Analysis of activity cliff data

Definition of an activity-cliff pair

A pair of compounds (c1, c2) from the same LO assay was considered an activity-cliff (AC) pair if they were from a matched molecular pair (MMP). The MMPs were identified using the MMP algorithm implemented by RDKit, with a maximal difference of 20%. In particular, an MMP can be defined as an AC pair if

$$\Big| \left(-{\log }_{10}\,{{{{{{{\rm{Activity}}}}}}}}\,({c}_{i})\right)-\left(-{\log }_{10}\,{{{{{{{\rm{Activity}}}}}}}}({c}_{j})\,\right)\Big| > 1,$$

where Activity (⋅) stands for the activity value measured in terms of Ki, Kd, IC50, EC50, or Potency in nM. Otherwise, it was defined as a non-AC pair.

Definition of an activity-cliff compound

To describe the potential of forming AC pairs of a compound ci, we defined a discontinuity score to describe the activity landscape near the compound ci:

$${{{{{{{\rm{Disc}}}}}}}}({c}_{i})=\frac{{\sum }_{{c}_{j}\in {{{{{{{\rm{Neighbor}}}}}}}}({c}_{i})}\,{{{{{{{\rm{Sim}}}}}}}}\,({c}_{i},{c}_{j})\left| \left(-{\log }_{10}\,{{{{{{{\rm{Activity}}}}}}}}\,({c}_{i})\right)-(-{\log }_{10}{{{{{{{\rm{Activity}}}}}}}}({c}_{j}))\right|}{\Big| \,{{{{{{{\rm{Neighbor}}}}}}}}\,({c}_{i})\Big| },$$

where Neighbor(ci) stands for the set of compounds that can form MMPs with ci, and Sim(ci, cj) stands for the Tanimoto similarity between molecular fingerprints of ci and cj. Then, a compound ci was defined as an AC compound if Disc(ci) > 1; Otherwise it was considered a non-AC compound.

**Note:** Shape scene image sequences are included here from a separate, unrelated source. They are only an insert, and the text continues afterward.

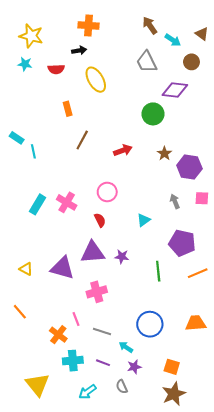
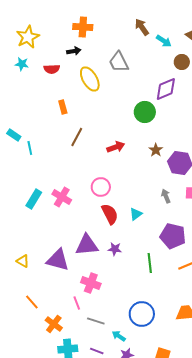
yellow star: (31, 36) -> (28, 37), turned 30
gray trapezoid: (147, 62) -> (119, 62), moved
purple diamond: (175, 90) -> (166, 89), turned -30
red semicircle: (100, 220) -> (110, 214), moved, size x1.5
pink cross: (97, 292) -> (91, 283), turned 36
orange line: (20, 312) -> (32, 302), moved
pink line: (76, 319) -> (77, 303), moved

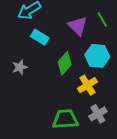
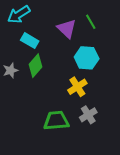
green diamond: (65, 63) -> (36, 66), moved

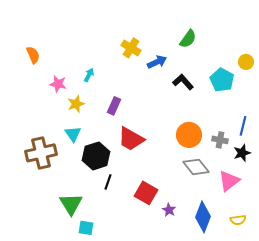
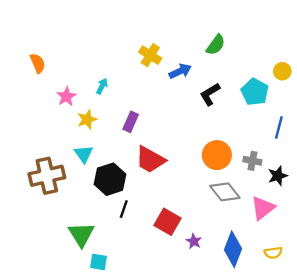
black L-shape: (183, 82) -> (210, 94), turned -80
pink star: (58, 84) -> (66, 96), turned 30
blue line: (243, 126) -> (279, 128), moved

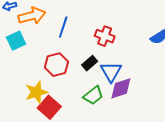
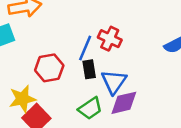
blue line: (63, 27) -> (85, 48), moved
black rectangle: (90, 63) -> (89, 69), turned -63

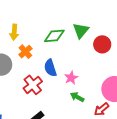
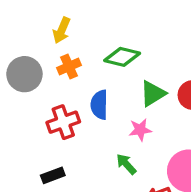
green triangle: (81, 31) -> (153, 94), moved
pink star: (71, 78) -> (140, 130), moved

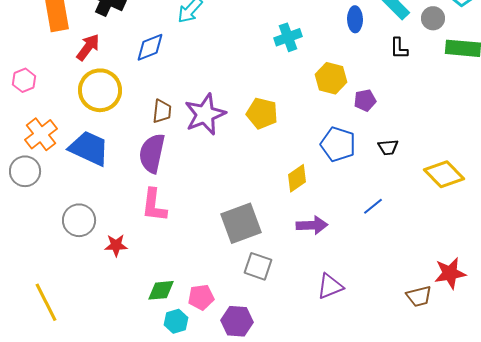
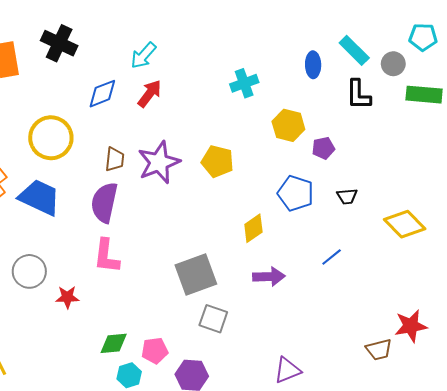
red arrow: (88, 47) -> (150, 94), moved
black L-shape: (399, 48) -> (358, 95), size x1.4
purple triangle: (330, 286) -> (287, 370), moved

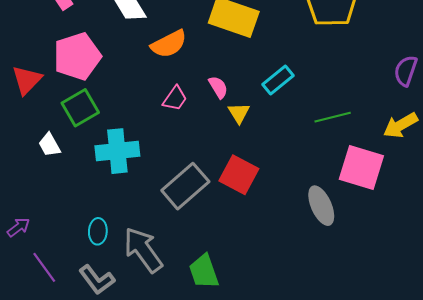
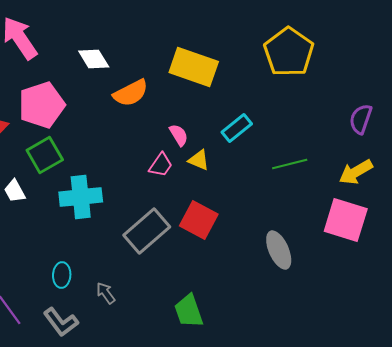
pink trapezoid: (175, 99) -> (161, 165), moved
yellow triangle: (239, 113) -> (199, 160), turned -35
pink square: (361, 168) -> (346, 220), moved
gray arrow: (143, 250) -> (106, 293), size x0.5
green trapezoid: (204, 271) -> (189, 311), moved

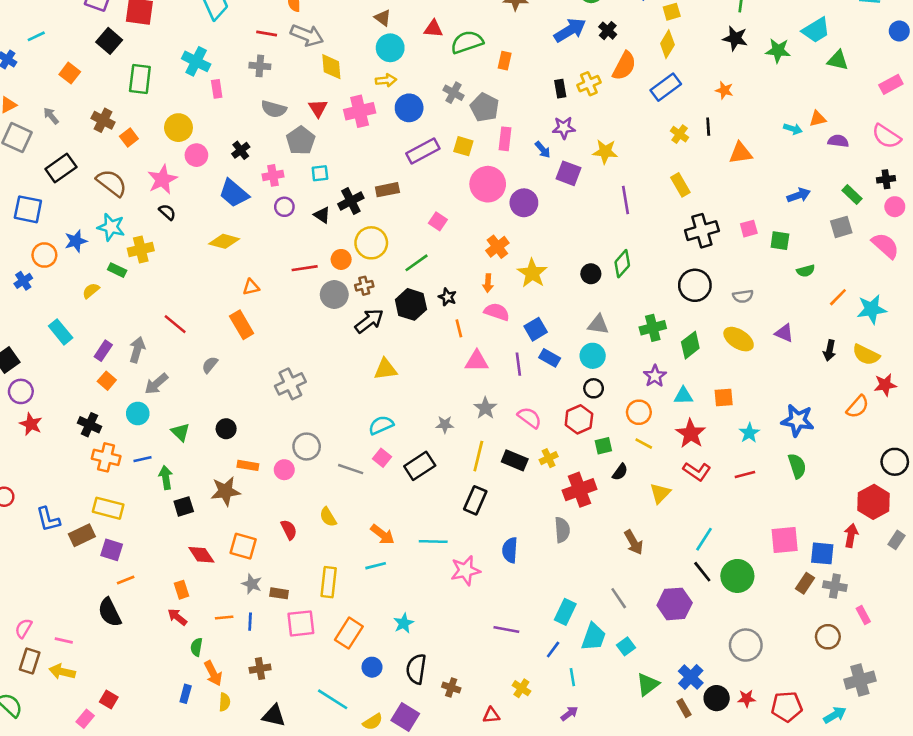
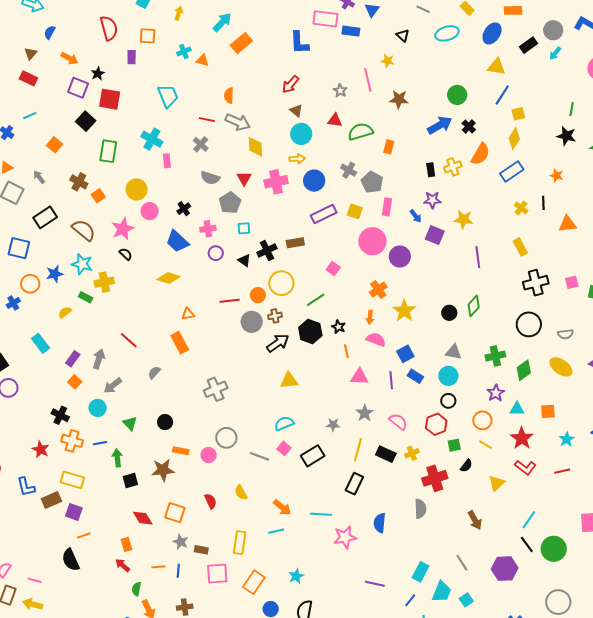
gray cross: (260, 66) -> (201, 144), turned 35
red star: (31, 424) -> (41, 449), moved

Comparison with molecular docking-based methods

Selecting subsets of assays with available protein structures

We first obtained the available protein structures with known ligand binding pockets from the Protein Data Bank (PDB) database64. As the VS-Kinase and LO-Kinase tasks contained the largest fractions of proteins with structural data, we mapped the proteins in their test assays to the protein structures in the PDB database according to their UniProt IDs. The test assays in which the target protein can be mapped to at least one PDB structure were reserved. Then, the compounds in the matched test assay were compared against the ligands in the mapped PDB structures. For those assays with at least one compound matching a ligand in the PDB structures (i.e., the Tanimoto similarity of their molecular fingerprints was equal to one), we reversed these assays for evaluation and obtained the corresponding protein structures and ligand binding pockets for molecular docking. If multiple protein structures and pockets were matched, we selected the one with the best resolution. In the end, there were 12 out of 58 assays and 11 out of 54 assays used for molecular docking for the VS-Kinae and LO-Kinase tasks, respectively.

Protocols of running molecular docking-based methods

We selected several commonly used docking software including AutoDock Vina65, LeDock67, and iDock66 as the baseline docking methods to evaluate their performances in the VS-Kinase and LO-Kinase tasks. The data pre-processing and docking processes were conducted through following the corresponding official tutorials of these docking methods. More specifically, we first obtained the .pdb files from the PDB database64 and obtained the pocket centers according to the mean coordinates of their ligand atoms. For AutoDock Vina and iDock, we removed the HETATM records in the .pdb files and used the ADFR software suite75 to prepare the .pdbqt files for proteins. Then, the compounds were embedded from the SMILES format to 3D structures as. sdf files using RDKit76 and then transformed to. pdbqt files using the Meeko software (https://github.com/forlilab/Meeko). We utilized AutoDock Vina to generate the randomly initialized poses for those compound structures and then used them as the inputs for AutoDock Vina and iDock. For LeDock, we used the LePro software (http://www.lephar.com/software.htm) to prepare the .pdb files for compounds. After that, we ran the three docking methods with the same pocket centers and box sizes (20 Å). Finally, for each docking method, we adopted the energy score of the best output pose for each sample as the corresponding activity prediction result.